Si ritiene, infatti, che la distrazione possa funzionare da analgesico perché permette sia di spostare l’attenzione ma anche di limitare gli stimoli ambientali che possono acuire il dolore. Il risultato? Benché la ricerca sia ancora in fase di espansione, gli studi ad oggi disponibili sembrano essere concordi sul fatto che la VR possa contribuire a migliorare la nostra tolleranza al dolore cronico dando sollievo e migliorando la funzionalità e che lo faccia meglio di altri metodi di distrazione grazie alla sua natura immersiva. Si stima inoltre che un utilizzo prolungato della VR possa addirittura contribuire a modificare fisicamente le aree cerebrali deputate alla percezione sensoriale e ai movimenti.
Un esempio concreto di successo? La terapia digitale EaseVRx per la gestione del dolore muscolo-scheletrico lombare. EaseVRx è stata approvata dalla FDA e, sotto prescrizione medica, fornisce una terapia cognitivo-comportamentale in VR immersiva che aiuta ad affrontare il dolore. Il primo studio svolto utilizzando questa strategia ha mostrato risultati estremamente positivi: quasi il 50% dellə pazienti ha mostrato una riduzione del dolore superiore al 50%.

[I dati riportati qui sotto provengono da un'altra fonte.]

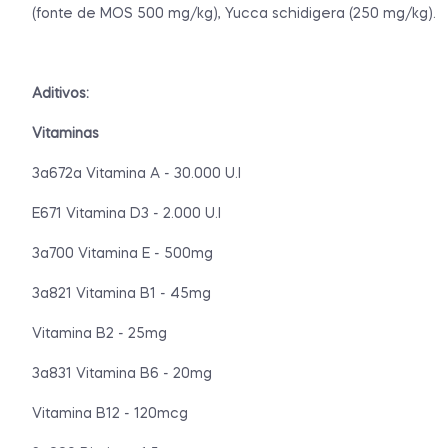
(fonte de MOS 500 mg/kg), Yucca schidigera (250 mg/kg).
Aditivos:
Vitaminas
3a672a Vitamina A - 30.000 U.I
E671 Vitamina D3 - 2.000 U.I
3a700 Vitamina E - 500mg
3a821 Vitamina B1 - 45mg
Vitamina B2 - 25mg
3a831 Vitamina B6 - 20mg
Vitamina B12 - 120mcg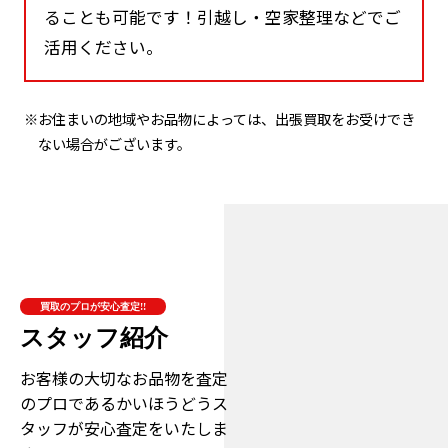
家にある家財道具すべて、買取と処分で整理す
ることも可能です！引越し・空家整理などでご
活用ください。
※お住まいの地域やお品物によっては、出張買取をお受けでき
ない場合がございます。
買取のプロが安心査定!!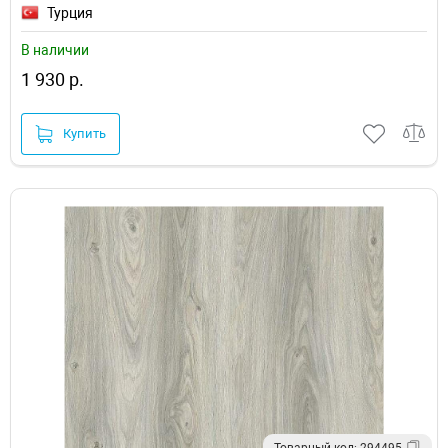
Турция
В наличии
1 930 р.
Купить
Товарный код: 294495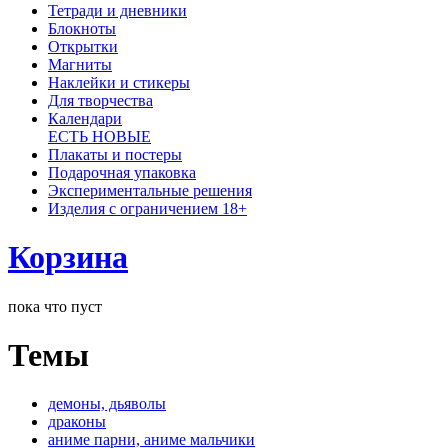
Тетради и дневники
Блокноты
Открытки
Магниты
Наклейки и стикеры
Для творчества
Календари
ЕСТЬ НОВЫЕ
Плакаты и постеры
Подарочная упаковка
Экспериментальные решения
Изделия с ограничением 18+
Корзина
пока что пуст
Темы
демоны, дьяволы
драконы
аниме парни, аниме мальчики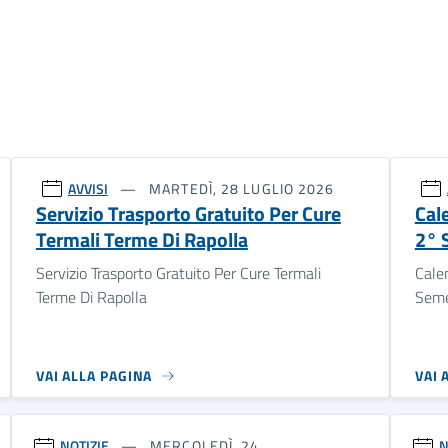
AVVISI
MARTEDÌ, 28 LUGLIO 2026
Servizio Trasporto Gratuito Per Cure
Cale
Termali Terme Di Rapolla
2° 
Servizio Trasporto Gratuito Per Cure Termali
Calen
Terme Di Rapolla
Seme
VAI ALLA PAGINA
VAI 
NOTIZIE
MERCOLEDÌ, 24
N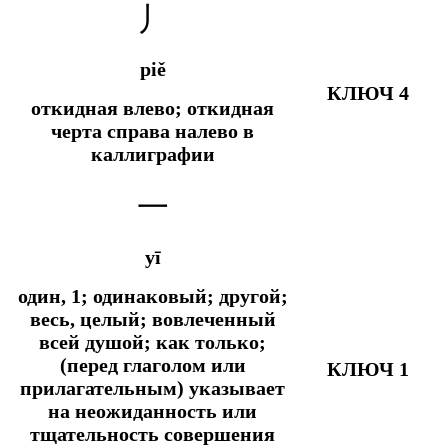
丿
piě
КЛЮЧ 4
откидная влево; откидная
черта справа налево в
каллиграфии
一
yī
один, 1; одинаковый; другой;
весь, целый; вовлеченный
всей душой;
как только;
(перед глаголом или
КЛЮЧ 1
прилагательным) указывает
на неожиданность или
тщательность совершения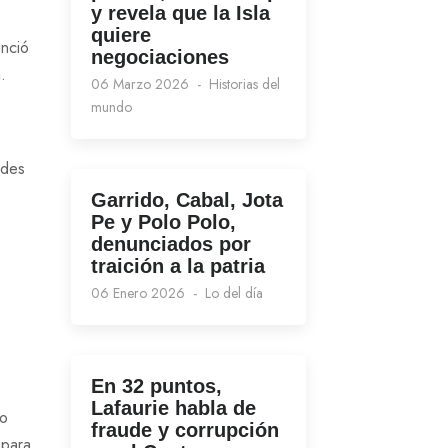
y revela que la Isla
quiere
unció
negociaciones
.
06 Marzo 2026
Historias del
mundo
ades
Garrido, Cabal, Jota
Pe y Polo Polo,
denunciados por
traición a la patria
06 Enero 2026
Lo del día
En 32 puntos,
Lafaurie habla de
ho
fraude y corrupción
 para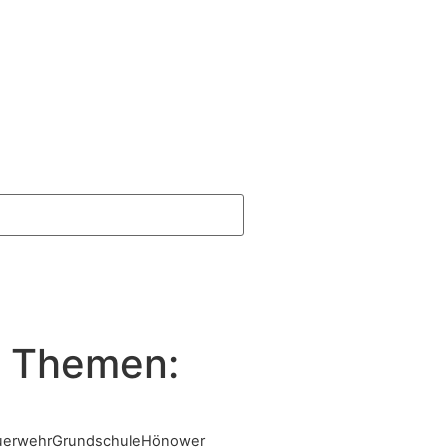
 Themen:
uerwehr
Grundschule
Hönower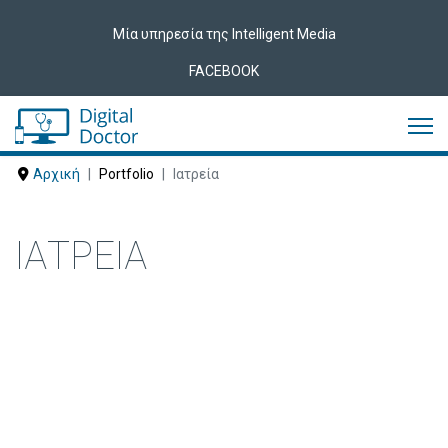
Μία υπηρεσία της Intelligent Media
FACEBOOK
Αρχική
Portfolio
Ιατρεία
ΙΑΤΡΕΊΑ
Δείτε ακολούθως Ιατρεία που έχουν
εμπιστευτεί τις υπηρεσίες μας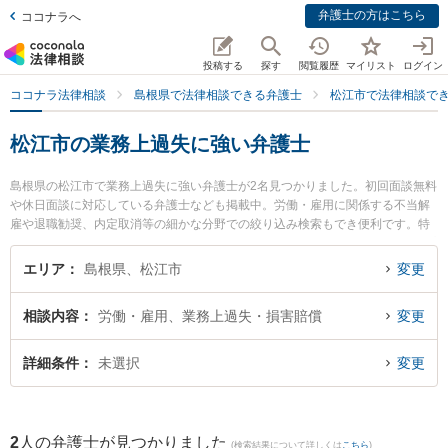
弁護士の方はこちら
ココナラへ
投稿する
探す
閲覧履歴
マイリスト
ログイン
ココナラ法律相談
島根県で法律相談できる弁護士
松江市で法律相談で
松江市の業務上過失に強い弁護士
島根県の松江市で業務上過失に強い弁護士が2名見つかりました。初回面談無料
や休日面談に対応している弁護士なども掲載中。労働・雇用に関係する不当解
雇や退職勧奨、内定取消等の細かな分野での絞り込み検索もでき便利です。特
に長坂法律事務所の長坂 正弁護士やなかがわ法律事務所の中川 修一弁護士のプ
ロフィール情報や弁護士費用、強みなどが注目されています。『松江市で土日
エリア
島根県、松江市
変更
や夜間に発生した業務上過失のトラブルを今すぐに弁護士に相談したい』『業
務上過失のトラブル解決の実績豊富な近くの弁護士を検索したい』『初回相談
相談内容
労働・雇用、業務上過失・損害賠償
変更
無料で業務上過失を法律相談できる松江市内の弁護士に相談予約したい』など
でお困りの相談者さんにおすすめです。
詳細条件
未選択
変更
2
人の弁護士が見つかりました
(検索結果について詳しくは
こちら
)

Ma la VR funziona anche per il dolore pelvico cronico? Ad un velocità più limitata rispetto a quanto accade per il dolore muscolo-scheletrico, stiamo assistendo a sempre più studi clinici che si pongono proprio questa domanda. Ad esempio, un trial clinico datato 2022 ha dimostrato un effetto analgesico, fino a 4 ore, di un singolo trattamento immersivo di VR, detto Endocare, su persone affette da endometriosi con dolore da moderato a severo. Il gruppo di ricerca non si è fermato qui, però. Un successivo studio clinico, pubblicato ad Aprile 2023, ha infatti dimostrato l’efficacia di Endocare come trattamento a casa, somministrato 2 volte al giorno per almeno 2 giorni a partire dal primo giorno di mestruazioni. Le persone coinvolte nello studio hanno riportato una diminuzione del dolore e della necessità di utilizzare antidolorifici a dimostrazione di come la VR ha tutte le potenzialità di diventare un tool di gestione del dolore efficace, relativamente economico, e che possa essere utilizzato in completa autonomia.
Le nuove tecnologie sono uno strumento innovativo per aumentare, migliorare, e rendere più accessibile il benessere e la salute.
Queste, tuttavia, devono basarsi su una filosofia completa di benessere e integrarsi con i percorsi più tradizionali. Dalle terapie digitali, ai protocolli di mindfulness e psicoterapia, all’applicazione della realtà virtuale - il futuro guarda alla cura delle persone come a un tetris di piccoli tasselli di benessere fisico e mentale che, con il giusto incastro, potrebbero garantire un sollievo, più concreto e duraturo, a chi soffre di dolore cronico.